#### Work to be completed:
In the records below, begin at the line containing "Find the location of a particular element. The image" and end at the line containing "The height and width of the screenshot is (2576, 677)."; quote every line in that span exactly, including both boundary lines, and no others.

Dataset entries:
□ □ □ □ □

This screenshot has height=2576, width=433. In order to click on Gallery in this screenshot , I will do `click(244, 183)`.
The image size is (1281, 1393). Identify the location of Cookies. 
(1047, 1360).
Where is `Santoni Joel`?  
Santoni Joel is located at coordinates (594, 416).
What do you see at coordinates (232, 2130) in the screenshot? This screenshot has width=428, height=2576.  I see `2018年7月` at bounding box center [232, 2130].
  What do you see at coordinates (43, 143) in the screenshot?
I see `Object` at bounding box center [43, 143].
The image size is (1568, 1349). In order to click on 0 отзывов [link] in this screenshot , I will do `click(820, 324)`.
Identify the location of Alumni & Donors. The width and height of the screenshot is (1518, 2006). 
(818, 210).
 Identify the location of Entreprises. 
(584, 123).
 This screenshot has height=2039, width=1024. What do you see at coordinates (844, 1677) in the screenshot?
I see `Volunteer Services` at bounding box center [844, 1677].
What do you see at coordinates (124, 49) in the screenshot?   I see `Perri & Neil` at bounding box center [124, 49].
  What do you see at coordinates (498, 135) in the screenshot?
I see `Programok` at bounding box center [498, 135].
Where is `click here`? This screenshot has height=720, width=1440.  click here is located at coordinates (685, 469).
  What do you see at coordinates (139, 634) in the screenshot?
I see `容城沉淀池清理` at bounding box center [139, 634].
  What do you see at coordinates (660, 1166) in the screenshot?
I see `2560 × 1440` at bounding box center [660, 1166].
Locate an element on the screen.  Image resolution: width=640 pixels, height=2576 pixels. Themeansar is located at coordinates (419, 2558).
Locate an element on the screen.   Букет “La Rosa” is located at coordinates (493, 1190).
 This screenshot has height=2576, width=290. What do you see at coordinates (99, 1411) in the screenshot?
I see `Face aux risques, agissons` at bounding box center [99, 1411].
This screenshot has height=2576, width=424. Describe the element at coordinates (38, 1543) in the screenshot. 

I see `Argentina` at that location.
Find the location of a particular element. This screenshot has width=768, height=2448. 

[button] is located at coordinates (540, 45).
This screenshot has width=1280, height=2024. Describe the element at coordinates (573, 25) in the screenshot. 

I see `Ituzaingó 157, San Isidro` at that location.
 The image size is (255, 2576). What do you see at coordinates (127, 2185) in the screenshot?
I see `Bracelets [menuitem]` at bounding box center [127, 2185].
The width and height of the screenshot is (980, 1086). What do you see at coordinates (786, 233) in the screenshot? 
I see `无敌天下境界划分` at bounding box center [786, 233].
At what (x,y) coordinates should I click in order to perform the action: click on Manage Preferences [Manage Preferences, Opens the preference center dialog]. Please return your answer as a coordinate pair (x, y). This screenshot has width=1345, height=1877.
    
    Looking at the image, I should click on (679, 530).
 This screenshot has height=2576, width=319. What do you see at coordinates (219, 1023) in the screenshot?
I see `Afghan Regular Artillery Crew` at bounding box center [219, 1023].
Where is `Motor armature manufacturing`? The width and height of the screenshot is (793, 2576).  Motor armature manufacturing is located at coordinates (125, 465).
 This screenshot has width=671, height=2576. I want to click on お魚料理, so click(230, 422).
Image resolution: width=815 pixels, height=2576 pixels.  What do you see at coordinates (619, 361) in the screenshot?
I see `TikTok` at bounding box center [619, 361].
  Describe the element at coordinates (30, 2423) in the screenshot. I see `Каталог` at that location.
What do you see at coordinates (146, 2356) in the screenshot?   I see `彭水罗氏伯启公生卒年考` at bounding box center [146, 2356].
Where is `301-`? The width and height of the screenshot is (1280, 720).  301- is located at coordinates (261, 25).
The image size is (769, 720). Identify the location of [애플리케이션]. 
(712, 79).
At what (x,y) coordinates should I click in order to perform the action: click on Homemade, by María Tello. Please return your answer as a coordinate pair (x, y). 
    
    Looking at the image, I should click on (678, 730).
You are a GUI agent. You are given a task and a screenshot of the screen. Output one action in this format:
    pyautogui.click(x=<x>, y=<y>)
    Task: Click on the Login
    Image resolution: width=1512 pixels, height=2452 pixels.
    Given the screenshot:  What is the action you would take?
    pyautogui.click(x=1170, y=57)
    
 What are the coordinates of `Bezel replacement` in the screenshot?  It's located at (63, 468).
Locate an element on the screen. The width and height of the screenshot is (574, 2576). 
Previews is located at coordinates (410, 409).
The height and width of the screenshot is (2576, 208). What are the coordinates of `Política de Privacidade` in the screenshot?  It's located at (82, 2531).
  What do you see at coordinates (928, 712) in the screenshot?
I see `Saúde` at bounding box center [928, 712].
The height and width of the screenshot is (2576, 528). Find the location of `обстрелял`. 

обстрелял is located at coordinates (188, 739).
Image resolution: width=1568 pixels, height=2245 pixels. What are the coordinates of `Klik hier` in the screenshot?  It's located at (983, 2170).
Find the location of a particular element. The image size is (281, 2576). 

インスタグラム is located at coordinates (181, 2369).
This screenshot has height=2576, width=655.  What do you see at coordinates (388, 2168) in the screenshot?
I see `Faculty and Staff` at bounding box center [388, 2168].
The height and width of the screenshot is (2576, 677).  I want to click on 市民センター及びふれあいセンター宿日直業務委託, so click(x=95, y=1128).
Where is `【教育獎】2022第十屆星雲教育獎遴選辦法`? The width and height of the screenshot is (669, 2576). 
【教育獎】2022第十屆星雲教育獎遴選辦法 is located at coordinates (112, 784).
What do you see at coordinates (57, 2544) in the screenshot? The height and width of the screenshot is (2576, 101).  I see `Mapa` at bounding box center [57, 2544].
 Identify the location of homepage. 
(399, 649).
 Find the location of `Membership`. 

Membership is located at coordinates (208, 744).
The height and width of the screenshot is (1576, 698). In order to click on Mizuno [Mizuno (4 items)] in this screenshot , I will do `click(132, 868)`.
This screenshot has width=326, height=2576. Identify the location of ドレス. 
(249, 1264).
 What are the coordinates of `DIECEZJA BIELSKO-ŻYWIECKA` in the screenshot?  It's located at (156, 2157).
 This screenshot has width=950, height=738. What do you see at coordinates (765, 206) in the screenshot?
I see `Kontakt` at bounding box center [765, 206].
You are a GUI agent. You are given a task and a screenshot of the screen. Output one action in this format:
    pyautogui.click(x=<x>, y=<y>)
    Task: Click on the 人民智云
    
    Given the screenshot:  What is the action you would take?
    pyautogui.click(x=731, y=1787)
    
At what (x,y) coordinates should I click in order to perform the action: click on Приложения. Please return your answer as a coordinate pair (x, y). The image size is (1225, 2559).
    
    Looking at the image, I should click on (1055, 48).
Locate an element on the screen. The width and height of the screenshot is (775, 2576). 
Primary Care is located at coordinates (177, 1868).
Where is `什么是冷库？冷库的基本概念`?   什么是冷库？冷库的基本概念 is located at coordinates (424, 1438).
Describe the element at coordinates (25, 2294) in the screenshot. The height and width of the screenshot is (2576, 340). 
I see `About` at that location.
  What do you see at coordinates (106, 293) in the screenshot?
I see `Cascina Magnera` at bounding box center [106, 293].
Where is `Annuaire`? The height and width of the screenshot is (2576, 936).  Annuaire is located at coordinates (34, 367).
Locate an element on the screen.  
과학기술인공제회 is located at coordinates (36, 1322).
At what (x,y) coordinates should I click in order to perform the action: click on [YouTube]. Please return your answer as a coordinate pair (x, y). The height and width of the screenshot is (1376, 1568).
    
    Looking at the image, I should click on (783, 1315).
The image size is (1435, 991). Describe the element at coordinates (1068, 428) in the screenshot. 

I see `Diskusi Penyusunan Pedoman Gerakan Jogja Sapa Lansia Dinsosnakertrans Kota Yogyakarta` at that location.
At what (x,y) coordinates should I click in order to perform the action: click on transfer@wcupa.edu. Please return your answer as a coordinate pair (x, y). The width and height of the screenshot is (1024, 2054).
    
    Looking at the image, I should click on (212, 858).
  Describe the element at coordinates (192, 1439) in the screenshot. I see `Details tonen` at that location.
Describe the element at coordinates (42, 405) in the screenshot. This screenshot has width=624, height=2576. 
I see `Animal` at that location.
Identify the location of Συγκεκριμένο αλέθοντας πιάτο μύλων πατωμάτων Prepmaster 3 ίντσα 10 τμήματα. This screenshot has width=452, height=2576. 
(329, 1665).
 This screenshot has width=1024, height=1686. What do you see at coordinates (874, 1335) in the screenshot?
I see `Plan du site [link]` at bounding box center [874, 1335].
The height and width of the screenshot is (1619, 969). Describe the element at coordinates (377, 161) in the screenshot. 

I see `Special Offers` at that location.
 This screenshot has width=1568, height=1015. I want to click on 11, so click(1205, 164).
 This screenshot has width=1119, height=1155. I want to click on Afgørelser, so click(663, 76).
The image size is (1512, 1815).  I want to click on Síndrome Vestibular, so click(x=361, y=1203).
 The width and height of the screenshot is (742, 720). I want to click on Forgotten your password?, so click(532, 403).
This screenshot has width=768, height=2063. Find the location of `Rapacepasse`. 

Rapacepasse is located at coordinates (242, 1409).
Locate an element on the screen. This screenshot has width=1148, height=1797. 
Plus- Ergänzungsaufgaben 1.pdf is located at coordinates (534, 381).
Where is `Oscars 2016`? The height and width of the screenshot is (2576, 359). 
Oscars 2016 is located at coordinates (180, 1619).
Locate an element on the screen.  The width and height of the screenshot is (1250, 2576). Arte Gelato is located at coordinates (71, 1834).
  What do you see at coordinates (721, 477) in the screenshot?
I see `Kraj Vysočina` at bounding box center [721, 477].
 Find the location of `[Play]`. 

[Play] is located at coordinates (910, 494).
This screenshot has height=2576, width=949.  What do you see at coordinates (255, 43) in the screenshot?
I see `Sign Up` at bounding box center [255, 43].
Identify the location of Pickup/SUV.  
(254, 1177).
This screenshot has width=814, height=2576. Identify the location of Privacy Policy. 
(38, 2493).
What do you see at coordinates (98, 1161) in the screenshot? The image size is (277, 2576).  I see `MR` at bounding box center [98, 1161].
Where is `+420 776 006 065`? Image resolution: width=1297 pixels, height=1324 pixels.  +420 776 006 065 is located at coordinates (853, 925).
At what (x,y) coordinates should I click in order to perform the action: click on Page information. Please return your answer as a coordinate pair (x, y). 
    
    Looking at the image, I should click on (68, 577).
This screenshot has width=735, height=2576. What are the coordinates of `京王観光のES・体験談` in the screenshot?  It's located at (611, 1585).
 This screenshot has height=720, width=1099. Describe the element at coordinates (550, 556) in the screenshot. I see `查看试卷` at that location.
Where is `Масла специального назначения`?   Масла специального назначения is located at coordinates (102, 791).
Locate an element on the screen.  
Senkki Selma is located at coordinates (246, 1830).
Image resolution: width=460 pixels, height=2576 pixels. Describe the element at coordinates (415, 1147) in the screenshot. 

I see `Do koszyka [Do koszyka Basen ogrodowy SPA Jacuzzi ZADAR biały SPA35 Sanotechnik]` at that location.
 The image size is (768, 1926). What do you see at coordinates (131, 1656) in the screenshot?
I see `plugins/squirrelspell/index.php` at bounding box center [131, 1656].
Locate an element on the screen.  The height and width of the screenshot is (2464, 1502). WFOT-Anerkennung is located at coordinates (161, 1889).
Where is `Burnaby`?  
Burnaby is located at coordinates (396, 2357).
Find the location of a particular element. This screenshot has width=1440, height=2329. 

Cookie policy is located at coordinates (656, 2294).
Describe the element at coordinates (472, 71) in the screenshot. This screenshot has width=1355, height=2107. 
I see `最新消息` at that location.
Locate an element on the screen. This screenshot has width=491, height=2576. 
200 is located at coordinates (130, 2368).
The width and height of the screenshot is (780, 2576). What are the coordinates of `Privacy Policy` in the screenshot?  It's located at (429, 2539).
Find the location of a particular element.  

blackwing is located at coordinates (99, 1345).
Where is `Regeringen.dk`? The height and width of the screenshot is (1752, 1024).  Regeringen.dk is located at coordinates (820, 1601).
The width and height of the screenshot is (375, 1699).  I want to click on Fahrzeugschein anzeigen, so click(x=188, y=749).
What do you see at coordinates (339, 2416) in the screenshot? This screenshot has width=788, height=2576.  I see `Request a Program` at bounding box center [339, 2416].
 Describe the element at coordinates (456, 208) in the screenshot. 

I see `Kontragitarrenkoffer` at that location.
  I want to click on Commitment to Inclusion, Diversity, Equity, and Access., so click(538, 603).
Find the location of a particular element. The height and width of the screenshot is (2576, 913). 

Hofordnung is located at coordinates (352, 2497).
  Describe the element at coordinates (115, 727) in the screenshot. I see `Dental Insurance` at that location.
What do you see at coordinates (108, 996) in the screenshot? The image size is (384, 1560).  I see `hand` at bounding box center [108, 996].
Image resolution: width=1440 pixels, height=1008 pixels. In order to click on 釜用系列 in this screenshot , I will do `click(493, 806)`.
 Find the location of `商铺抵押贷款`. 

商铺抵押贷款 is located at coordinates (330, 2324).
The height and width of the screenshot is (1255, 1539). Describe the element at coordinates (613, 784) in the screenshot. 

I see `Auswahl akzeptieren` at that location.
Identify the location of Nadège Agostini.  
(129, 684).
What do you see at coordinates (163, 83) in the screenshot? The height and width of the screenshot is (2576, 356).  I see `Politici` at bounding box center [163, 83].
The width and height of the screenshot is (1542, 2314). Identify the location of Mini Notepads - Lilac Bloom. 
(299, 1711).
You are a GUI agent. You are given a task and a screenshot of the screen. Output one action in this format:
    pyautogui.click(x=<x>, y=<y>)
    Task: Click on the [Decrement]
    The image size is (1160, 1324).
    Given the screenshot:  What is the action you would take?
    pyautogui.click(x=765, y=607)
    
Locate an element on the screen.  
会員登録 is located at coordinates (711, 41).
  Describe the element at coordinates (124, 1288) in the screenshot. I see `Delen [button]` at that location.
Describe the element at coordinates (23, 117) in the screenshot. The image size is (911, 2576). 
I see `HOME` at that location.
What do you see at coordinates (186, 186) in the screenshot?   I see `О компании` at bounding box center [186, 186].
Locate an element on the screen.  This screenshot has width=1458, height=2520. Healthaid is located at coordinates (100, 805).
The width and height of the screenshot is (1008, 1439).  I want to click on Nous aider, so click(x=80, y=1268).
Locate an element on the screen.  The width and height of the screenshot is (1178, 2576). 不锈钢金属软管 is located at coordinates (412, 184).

□ □ □ □ □

#### Your solution:
Find the location of a particular element. The image size is (281, 2576). 

インスタグラム is located at coordinates (181, 2369).
This screenshot has height=2576, width=655.  What do you see at coordinates (388, 2168) in the screenshot?
I see `Faculty and Staff` at bounding box center [388, 2168].
The height and width of the screenshot is (2576, 677).  I want to click on 市民センター及びふれあいセンター宿日直業務委託, so click(x=95, y=1128).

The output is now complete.